The BOJ has been trying to stimulate the Japanese economy since the 1990s.  Their efforts have included lowering interest rates into negative territory, yield curve control, and buying ETFs in the stock market.  Until recently, there efforts have been muted.  Throw in a pandemic, and it makes matters worse, until now.  The global monetary stimulus since the pandemic has helped lift all stock markets, including the Nikkei and Topix.  This has put the BOJ in a quandary: sitting on huge profits from their stock market purchases, how can they justify more QE (which is needed!) when stock markets are rising?  Their answer: expand the band around the targeted 0% band in the 10-year JGB from 20bps to 25bps.  It was a symbolic gesture to let people know they are doing “something”.  On Tuesday Japan will release the Tankan Large Manufacturers index for Q1.  Expectations are for a print of 0 vs -10 in Q4.   The large business sentiment index has been falling since 2018, however had moved into negative territory in Q1 2020.  This largely watched index will be watched closely by markets to see where businesses feel they are headed.

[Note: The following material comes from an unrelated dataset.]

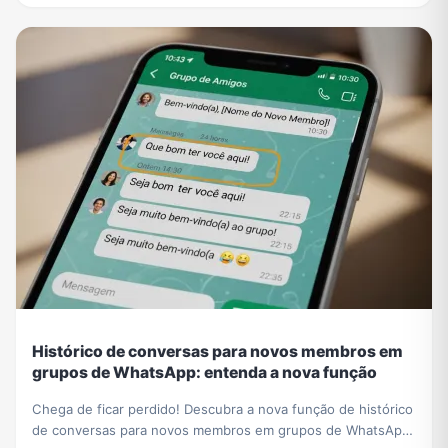
Histórico de conversas para novos membros em
grupos de WhatsApp: entenda a nova função
Chega de ficar perdido! Descubra a nova função de histórico
de conversas para novos membros em grupos de WhatsApp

On a weekly timeframe, USD/JPY has been moving lower since June 2015!  However, last week the pair broke above the downward sloping trendline for the first time.  In addition, it broke above the 38.2% Fibonacci extension from the highs of June 2015 to the lows of June 2016 at 109.26!   The RSI moved slightly into overbought territory,  indicating a pullback or a consolidation may be ahead.

Source: Tradingview,

On a daily timeframe USD/JPY had been moving lower in a descending wedge since July 1st, 2020 and finally broke higher on January 21st.  The target for a descending wedge is a 100% retracement.  The target was reached on March 5th and the pair consolidated at the long-term weekly trendline (red), forming a pennant formation.  On Friday, USD/JPY broke out of the pennant formation.  The target for a pennant formation is the length of the flagpole added to the breakout point, which is near 113.00. The pair is currently running into horizontal resistance from June 5th near 109.85 as the RSI moves back into overbought territory and is diverging.

Source: Tradingview,

If price breaks above the current horizontal resistance, the next of resistance isn’t until 112.25, which is the highs from February 2020.  Next resistance is the 50% retracement on the weekly timeframe near 112.50.  Keep in mind that price rarely moves in a straight line, and the RSI on both the weekly and daily are overbought (as well diverging on the daily).  Support is back at the pennant breakout and the weekly trendline near 109. Below there is horizontal support at 108.15.

This week could be volatile for USD/JPY.  NFP, the Tankan survey, Biden’s infrastructure proposal, and interest rate movements could all affect the pair.  As the RSIs are overbought, if price does pullback, the 108.16 level will be key. It will confirm a false breakout above the pennant and the weekly trendline, as well has horizontal support on the daily!